My $$$O(Nlog^2 N)$$$ solution for problem 3:

N here is the maximum limit for which all answers have to be found.

Let $$$f(n,g)$$$ be ways of choosing permutations such that each cycle length is a multiple of g. Let $$$h(n,g)$$$ be ways such that gcd of the cycle lengths = $$$g$$$.

The final answer is the $$$ \sum_{g=1}^{n} g * h(n, g) $$$ for any $$$n$$$ ( $$$h(n, g) = 0$$$ if $$$g$$$ does not divide $$$n$$$).

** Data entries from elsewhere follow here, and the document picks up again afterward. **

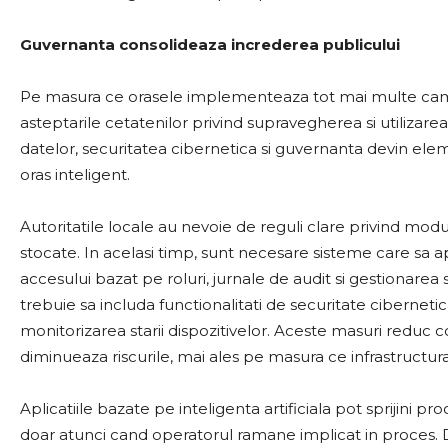
Guvernanta consolideaza increderea publicului
Pe masura ce orasele implementeaza tot mai multe camere 
asteptarile cetatenilor privind supravegherea si utilizare
datelor, securitatea cibernetica si guvernanta devin elem
oras inteligent.
Autoritatile locale au nevoie de reguli clare privind modu
stocate. In acelasi timp, sunt necesare sisteme care sa
accesului bazat pe roluri, jurnale de audit si gestionarea
trebuie sa includa functionalitati de securitate ciberneti
monitorizarea starii dispozitivelor. Aceste masuri reduc c
diminueaza riscurile, mai ales pe masura ce infrastructu
Aplicatiile bazate pe inteligenta artificiala pot sprijini pro
doar atunci cand operatorul ramane implicat in proces. De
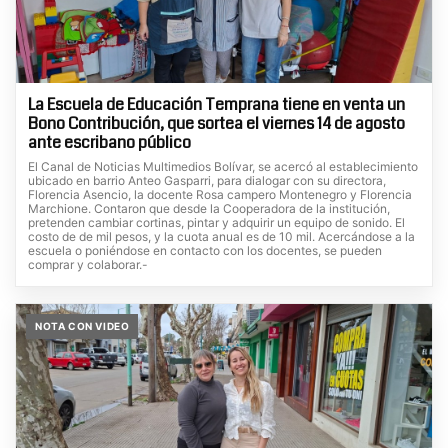
La Escuela de Educación Temprana tiene en venta un
Bono Contribución, que sortea el viernes 14 de agosto
ante escribano público
El Canal de Noticias Multimedios Bolívar, se acercó al establecimiento
ubicado en barrio Anteo Gasparri, para dialogar con su directora,
Florencia Asencio, la docente Rosa campero Montenegro y Florencia
Marchione. Contaron que desde la Cooperadora de la institución,
pretenden cambiar cortinas, pintar y adquirir un equipo de sonido. El
costo de de mil pesos, y la cuota anual es de 10 mil. Acercándose a la
escuela o poniéndose en contacto con los docentes, se pueden
comprar y colaborar.-
NOTA CON VIDEO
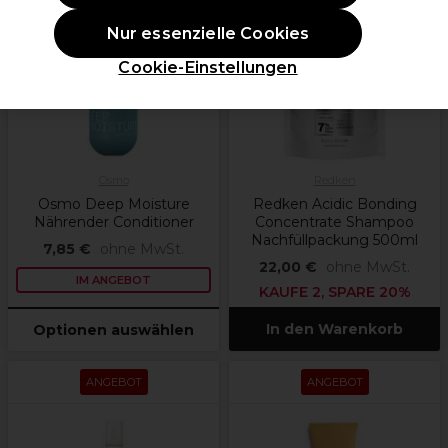
Nur essenzielle Cookies
weitere
Optionen
verfügbar
Cookie-Einstellungen
Osmo
Redken
Osmo Deep Moisture
Redken Acidic Bonding
Nährender Conditioner
Concentrate Shampoo
Nachfüllpackung 500ml
7,85 €
ohne MwSt.
22,00 €
ohne MwSt.
IM ANGEBOT
KAUFE 2, SPARE 20%
In den Warenkorb
Optionen auswählen
ANGEBOT
ANGEBOT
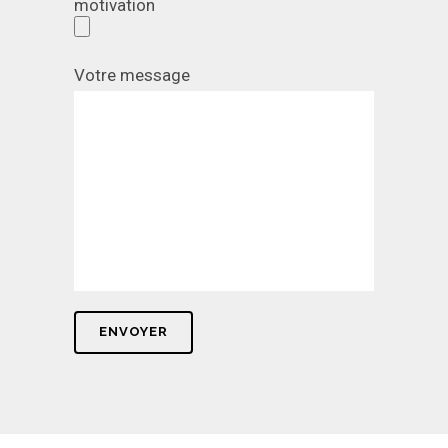
motivation
Votre message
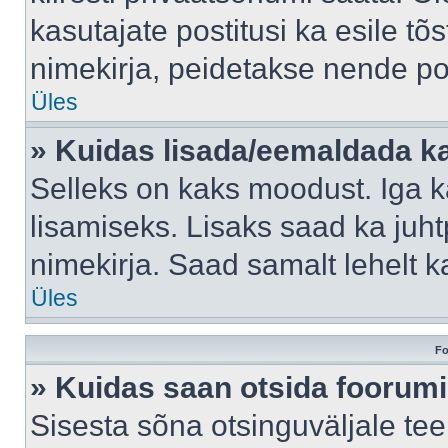
kasutajate postitusi ka esile tõ
nimekirja, peidetakse nende po
Üles
» Kuidas lisada/eemaldada ka
Selleks on kaks moodust. Iga kas
lisamiseks. Lisaks saad ka juh
nimekirja. Saad samalt lehelt 
Üles
Fo
» Kuidas saan otsida foorumi
Sisesta sõna otsinguväljale tee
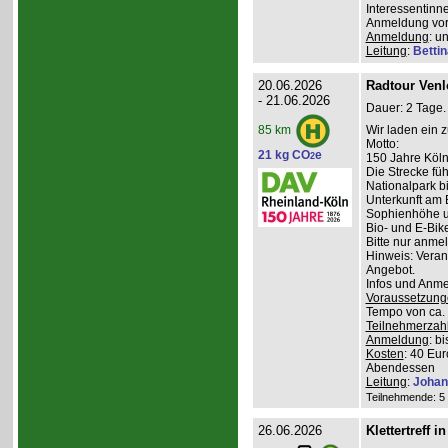
Interessentinn
Anmeldung vor
Anmeldung
: u
Leitung
:
Betti
20.06.2026
Radtour Venlo
- 21.06.2026
Dauer: 2 Tage.
Wir laden ein 
85 km
Motto:
21 kg CO
e
2
150 Jahre Kölne
Die Strecke fü
Nationalpark bi
Unterkunft am 
Sophienhöhe u
Bio- und E-Bik
Bitte nur anme
Hinweis: Veran
Angebot.
Infos und Anm
Voraussetzung
Tempo von ca. 
Teilnehmerzah
Anmeldung
: b
Kosten
: 40 Eur
Abendessen
Leitung
:
Johan
Teilnehmende: 5 /
26.06.2026
Klettertreff i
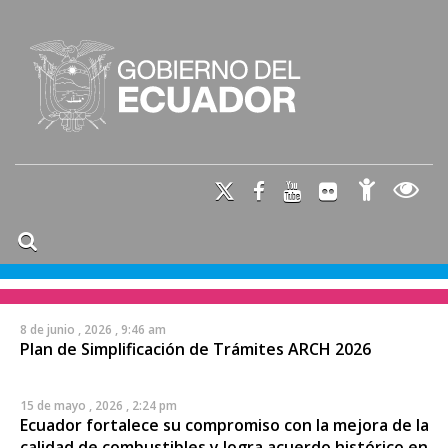
8 de junio , 2026 , 9:46 am
Plan de Simplificación de Trámites ARCH 2026
15 de mayo , 2026 , 2:24 pm
Ecuador fortalece su compromiso con la mejora de la
calidad de combustibles y logra acuerdo histórico en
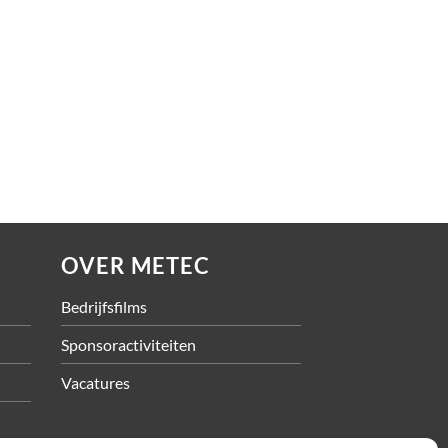
OVER METEC
Bedrijfsfilms
Sponsoractiviteiten
Vacatures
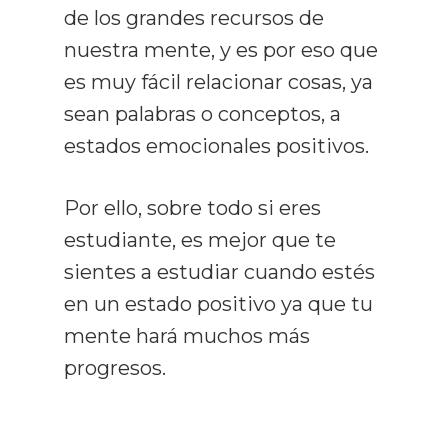
de los grandes recursos de
nuestra mente, y es por eso que
es muy fácil relacionar cosas, ya
sean palabras o conceptos, a
estados emocionales positivos.
Por ello, sobre todo si eres
estudiante, es mejor que te
sientes a estudiar cuando estés
en un estado positivo ya que tu
mente hará muchos más
progresos.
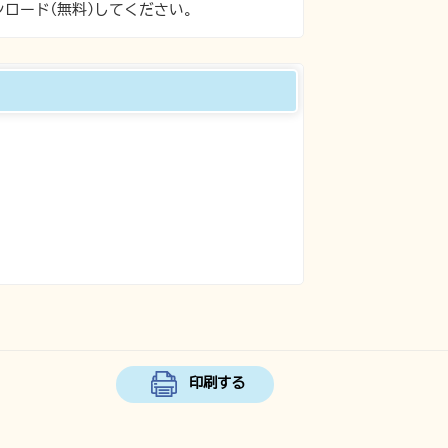
ンロード(無料)してください。
印刷する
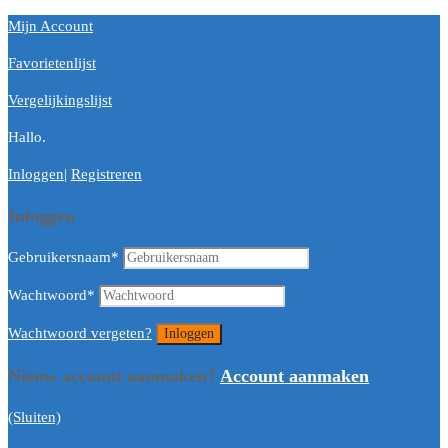
Mijn Account
Favorietenlijst
Vergelijkingslijst
Hallo.
Inloggen
|
Registreren
Inloggen
Gebruikersnaam
*
Wachtwoord
*
Wachtwoord vergeten?
Nieuw account aanmaken?
Account aanmaken
(Sluiten)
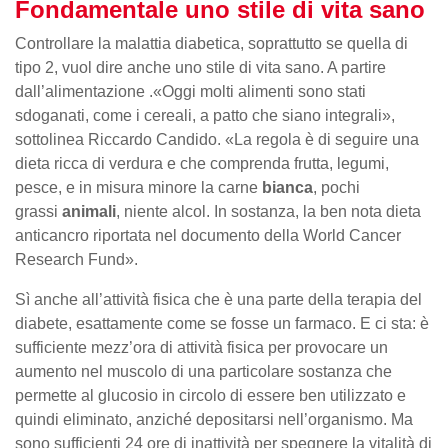
Fondamentale uno stile di vita sano
Controllare la malattia diabetica, soprattutto se quella di
tipo 2, vuol dire anche uno stile di vita sano. A partire
dall’alimentazione .«Oggi molti alimenti sono stati
sdoganati, come i cereali, a patto che siano integrali»,
sottolinea Riccardo Candido. «La regola è di seguire una
dieta ricca di verdura e che comprenda frutta, legumi,
pesce, e in misura minore la carne
bianca
, pochi
grassi
animali
, niente alcol. In sostanza, la ben nota dieta
anticancro riportata nel documento della World Cancer
Research Fund».
Sì anche all’attività fisica che è una parte della terapia del
diabete, esattamente come se fosse un farmaco. E ci sta: è
sufficiente mezz’ora di attività fisica per provocare un
aumento nel muscolo di una particolare sostanza che
permette al glucosio in circolo di essere ben utilizzato e
quindi eliminato, anziché depositarsi nell’organismo. Ma
sono sufficienti 24 ore di inattività per spegnere la vitalità di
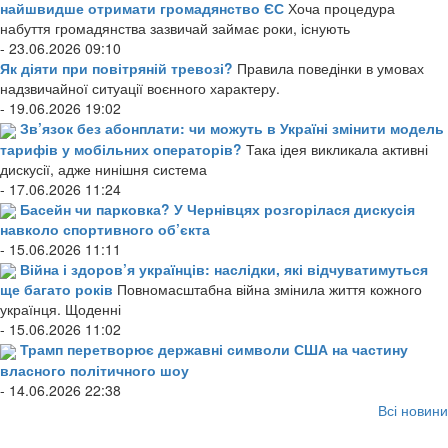
найшвидше отримати громадянство ЄС
Хоча процедура
набуття громадянства зазвичай займає роки, існують
- 23.06.2026 09:10
Як діяти при повітряній тревозі?
Правила поведінки в умовах
надзвичайної ситуації воєнного характеру.
- 19.06.2026 19:02
Зв’язок без абонплати: чи можуть в Україні змінити модель
тарифів у мобільних операторів?
Така ідея викликала активні
дискусії, адже нинішня система
- 17.06.2026 11:24
Басейн чи парковка? У Чернівцях розгорілася дискусія
навколо спортивного об’єкта
- 15.06.2026 11:11
Війна і здоров’я українців: наслідки, які відчуватимуться
ще багато років
Повномасштабна війна змінила життя кожного
українця. Щоденні
- 15.06.2026 11:02
Трамп перетворює державні символи США на частину
власного політичного шоу
- 14.06.2026 22:38
Всі новини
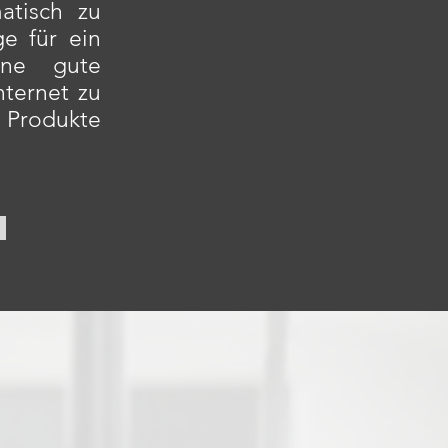
atisch zu
e für ein
ine gute
nternet zu
re Produkte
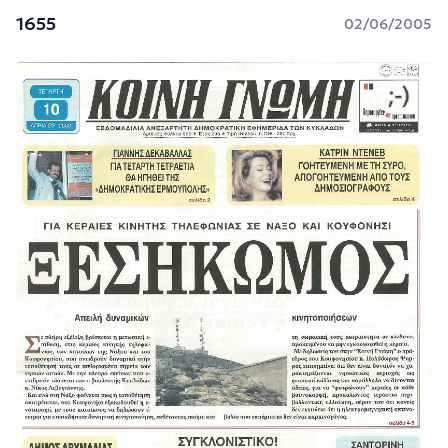
1655
02/06/2005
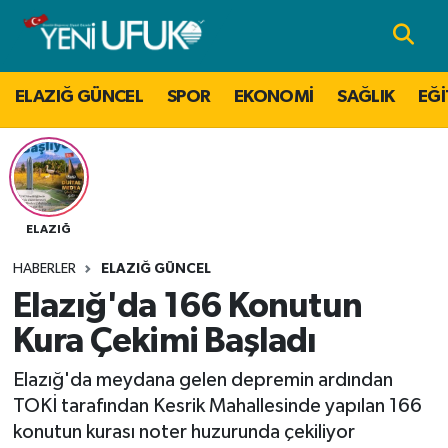
Nöbetçi Eczaneler
ELAZIĞ GÜNCEL
SPOR
EKONOMİ
SAĞLIK
EĞİ
Hava Durumu
Namaz Vakitleri
Trafik Durumu
ELAZIĞ
HABERLER
ELAZIĞ GÜNCEL
Süper Lig Puan Durumu ve Fikstür
Elazığ'da 166 Konutun
Tüm Manşetler
Kura Çekimi Başladı
Elazığ'da meydana gelen depremin ardından
Son Dakika Haberleri
TOKİ tarafından Kesrik Mahallesinde yapılan 166
konutun kurası noter huzurunda çekiliyor
Haber Arşivi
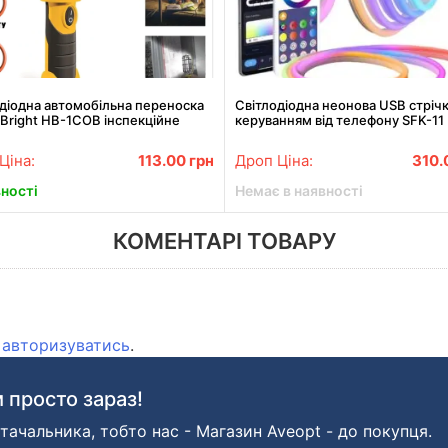
діодна автомобільна переноска
Світлодіодна неонова USB стрічк
Bright HB-1COB інспекційне
керуванням від телефону SFK-11
 для СТО
Bluetooth Гнучка світлодіодна ст
RGB 5м
Ціна:
113.00
грн
Дроп Ціна:
310.
вності
Немає в наявності
КОМЕНТАРІ ТОВАРУ
о
авторизуватись
.
 просто зараз!
тачальника, тобто нас - Магазин Aveopt - до покупця.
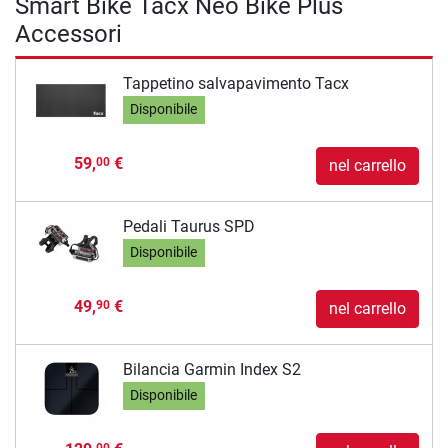
Smart Bike Tacx Neo Bike Plus
Accessori
Tappetino salvapavimento Tacx
Disponibile
59,
€
00
nel carrello
Pedali Taurus SPD
Disponibile
49,
€
90
nel carrello
Bilancia Garmin Index S2
Disponibile
00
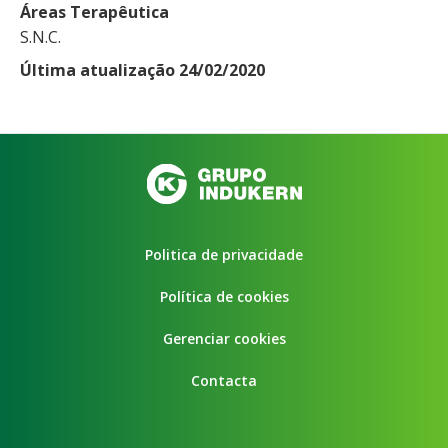
Áreas Terapêutica
S.N.C.
Última atualização 24/02/2020
Politica de privacidade
Política de cookies
Gerenciar cookies
Contacta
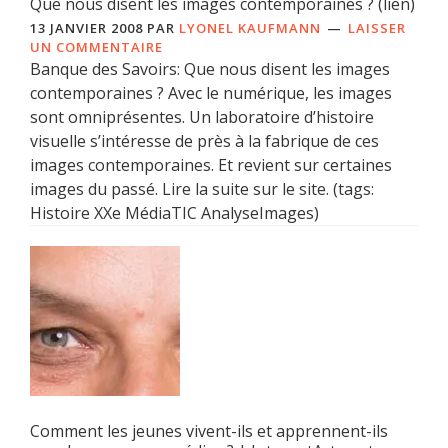
Que nous disent les images contemporaines ? (lien)
13 JANVIER 2008
PAR
LYONEL KAUFMANN
LAISSER
UN COMMENTAIRE
Banque des Savoirs: Que nous disent les images
contemporaines ? Avec le numérique, les images
sont omniprésentes. Un laboratoire d’histoire
visuelle s’intéresse de près à la fabrique de ces
images contemporaines. Et revient sur certaines
images du passé. Lire la suite sur le site. (tags:
Histoire XXe MédiaTIC AnalyseImages)
Comment les jeunes vivent-ils et apprennent-ils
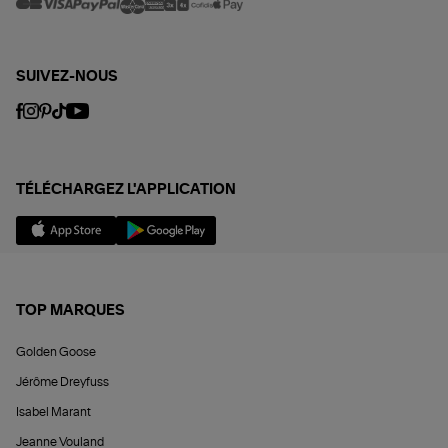
SUIVEZ-NOUS
TÉLÉCHARGEZ L'APPLICATION
TOP MARQUES
Golden Goose
Jérôme Dreyfuss
Isabel Marant
Jeanne Vouland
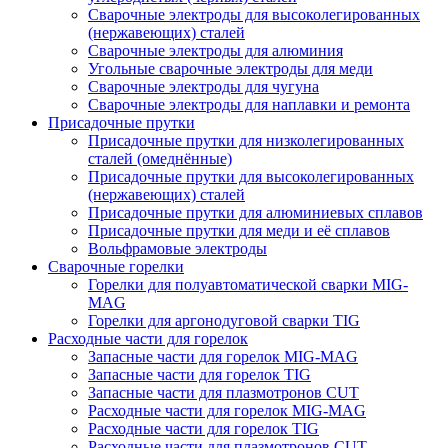
Сварочные электроды для высоколегированных
(нержавеющих) сталей
Сварочные электроды для алюминия
Угольные сварочные электроды для меди
Сварочные электроды для чугуна
Сварочные электроды для наплавки и ремонта
Присадочные прутки
Присадочные прутки для низколегированных
сталей (омеднённые)
Присадочные прутки для высоколегированных
(нержавеющих) сталей
Присадочные прутки для алюминиевых сплавов
Присадочные прутки для меди и её сплавов
Вольфрамовые электроды
Сварочные горелки
Горелки для полуавтоматической сварки MIG-
MAG
Горелки для аргонодуговой сварки TIG
Расходные части для горелок
Запасные части для горелок MIG-MAG
Запасные части для горелок TIG
Запасные части для плазмотронов CUT
Расходные части для горелок MIG-MAG
Расходные части для горелок TIG
Расходные части для плазмотронов CUT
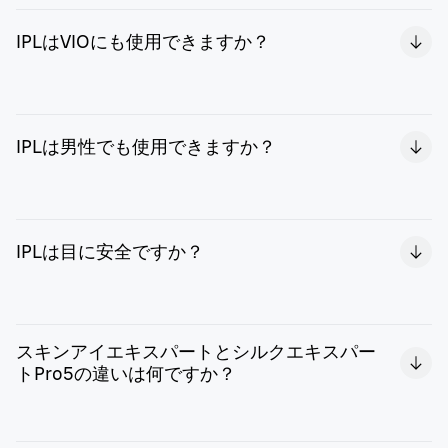
ブラウンのIPL光美容器は、適切な肌色にのみ照射される
設計となっていますが、使用前にご自身の肌色と毛の色が
IPLはVIOにも使用できますか？
使用に適しているかご確認ください。タトゥーやアートメ
イク、ほくろ、しみなどには使用しないでください。
女性は、VIOに使用可能ですが、粘膜（小陰唇、膣口）部
ブラウンのIPL光美容器は、IからVまでの肌色のみに使用
分や肛門、乳首には使用しないでください。
可能です。肌色を読み取るスキンプロセンサーを搭載して
IPLは男性でも使用できますか？
おり、自動でパワーを調整します。
はい、男性もIPLを使用できます。ブラウンIPL光美容器
は、背中、胸、腕、ワキ、アシに使用できます。男性の頭
IPLは目に安全ですか？
皮、顔、首、乳首、性器には使用できません。
ブラウンIPL光美容器は、照射面が肌に完全に密着したと
きのみ照射し、目にも安全な設計となっております。その
スキンアイエキスパートとシルクエキスパー
ためサングラスや保護メガネは不要です。
トPro5の違いは何ですか？
スキンアイエキスパートPro7は、連携するアプリを活用す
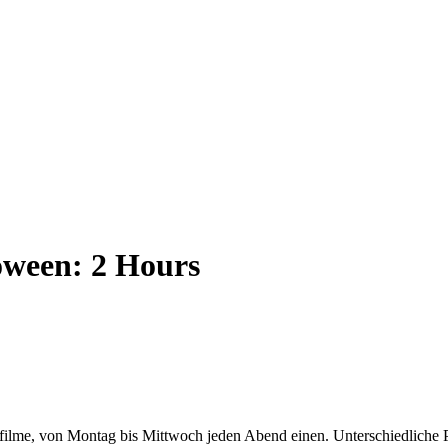
oween: 2 Hours
rzfilme, von Montag bis Mittwoch jeden Abend einen. Unterschiedliche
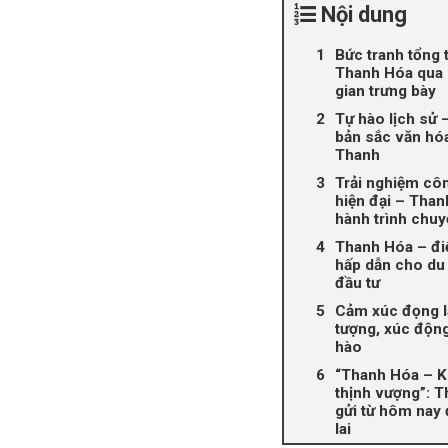
Nội dung
Bức tranh tổng 
Thanh Hóa qua
gian trưng bày
Tự hào lịch sử –
bản sắc văn hó
Thanh
Trải nghiệm cô
hiện đại – Than
hành trình chuy
Thanh Hóa – đ
hấp dẫn cho du 
đầu tư
Cảm xúc đọng l
tượng, xúc động
hào
“Thanh Hóa – K
thịnh vượng”: 
gửi từ hôm nay
lai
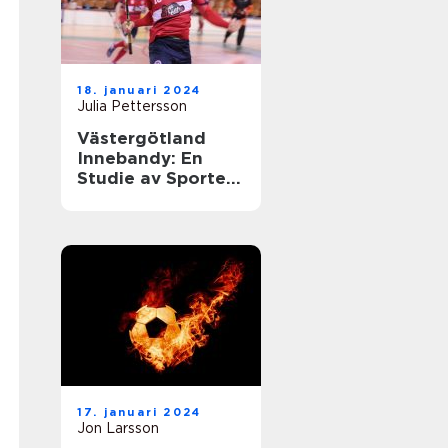
18. januari 2024
Julia Pettersson
Västergötland
Innebandy: En
Studie av Sporten
i Västergötland
17. januari 2024
Jon Larsson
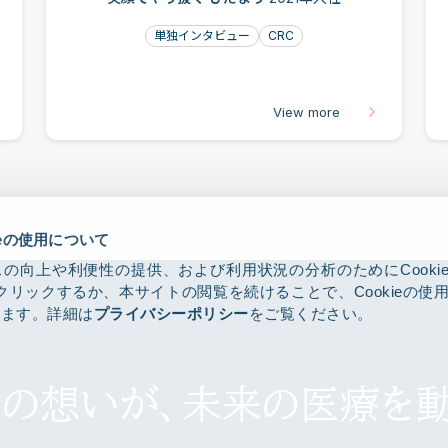
単独インタビュー
CRC
View more
ieの使用について
の向上や利便性の提供、および利用状況の分析のためにCooki
クリックするか、本サイトの閲覧を続けることで、Cookieの使
します。詳細は
プライバシーポリシー
をご覧ください。
たの想いが、
未来の医療を動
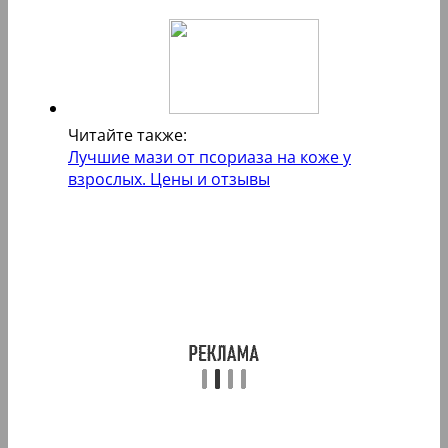
Читайте также:
Лучшие мази от псориаза на коже у
взрослых. Цены и отзывы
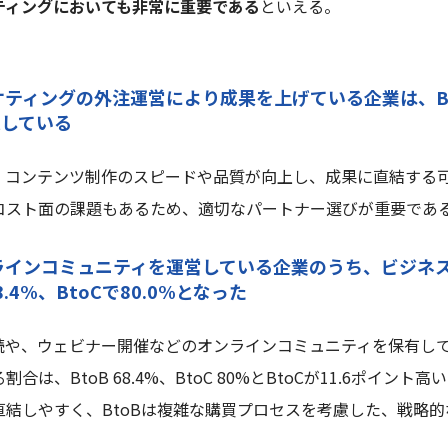
ティングにおいても非常に重要である
といえる。
ケティングの外注運営により成果を上げている企業は、Bto
に達している
、コンテンツ制作のスピードや品質が向上し、成果に直結する
コスト面の課題もあるため、適切なパートナー選びが重要であ
ンラインコミュニティを運営している企業のうち、ビジネ
.4%、BtoCで80.0%となった
読や、ウェビナー開催などのオンラインコミュニティを保有し
る割合は、
BtoB 68.4%、BtoC 80%とBtoCが11.6ポイン
直結しやす
く、
BtoBは複雑な購買プロセス
を考慮した、戦略的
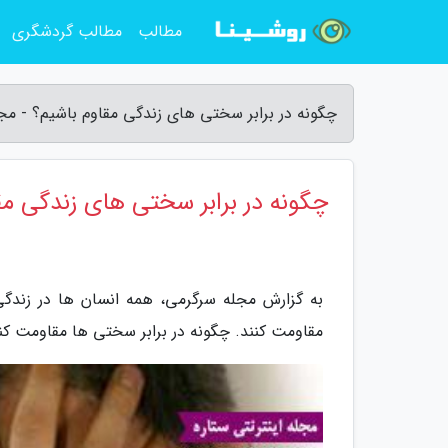
مطالب
مطالب گردشگری
چگونه در برابر سختی های زندگی مقاوم باشیم؟ - مج
چگونه در برابر سختی های زندگی مق
به گزارش مجله سرگرمی، همه انسان ها در زندگی
مقاومت کنند. چگونه در برابر سختی ها مقاومت کن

Now we have the following relation:

If we are able to calculate $$$f(n,g)$$$ over all pairs $$${g, n}$$$ such that $$$g | n$$$, then we can calculate $$$h(n, g)$$$ in $$$O(N log ^ 2 N)$$$, by noting that for each $$${g, n}$$$:

$$$h(n, k*g)$$$ is $$$0$$$ if $$$k*g$$$ does not divide n or $$$k$$$ is not a divisor of $$$\frac{n}{g}$$$.

So by iterating only over factors of $$$\frac{n}{g}$$$, we can see that for each $$$g$$$, number of steps taken will be

Summing this over all g, we get the desired complexity.

Now to calculate $$$f(n,g)$$$, choose size of cycle containing $$$n$$$. If the size is $$$k*g$$$ then ways =

$$$f(n, g) = \sum_{k = 1}^{\frac{n}{g}} (n - 1)! * (\frac{f(n - kg, g)} {(n - kg)!})$$$

This can be computed in $$$O(N log^2N)$$$ by using the previous trick or in $$$O(N log N)$$$ by maintaining a running sum of $$$\frac{f(n - k*g, g)}{(n - k *g)!}$$$

zeus_orz zeus_iitg please help us with 3rd and 5th question.

For the 3rd problem, evilbuggy described a solution that solves for a fixed $$$N$$$ (not for all $$$N$$$ from $$$1$$$ to $$$N$$$) in $$$\mathcal{O}(N \log n \cdot \mathtt{div} N)$$$.

textConsider the tuple (c_1, c_2, ... c_n) (also known as cycle structure) corresponding to a given permutation where c_i denotes number of cycles of length i in the permutation.

Number of permutations which have given cycle structure (c_1, c_2, ... c_n) is equal to n!/((1^c_1 * c_1!)(2^c_2 * c_2!) .... (n^c_n * c_n!)) (Well known problem)

The generating function of this is equal to f(t_1, t_2, ... t_n) = e^{t_1 x + (t_2 x^2)/2 + (t_3 x^3)/3 + (t_4 x^4)/4 + .....) (Again a well known problem)

Number of permutations whose cycle lengths are divisible by k is equal to coefficient of x^n in f(0, 0, ... t_k, 0, 0, ...t_2k, ...) (Substitute 1 at t_k, t_2k, ....)

Then it's just mobius shit after this

I guess the time complexity is O(n log(n) tou(n)) where tou(n) is number of divisors of n

imgWhere is the ranklist?

for the 1st question can't we solve the question greedily using bfs instead of dfs where for each edge we calculate the effective weight depending on the number of adjacent nodes that its child has.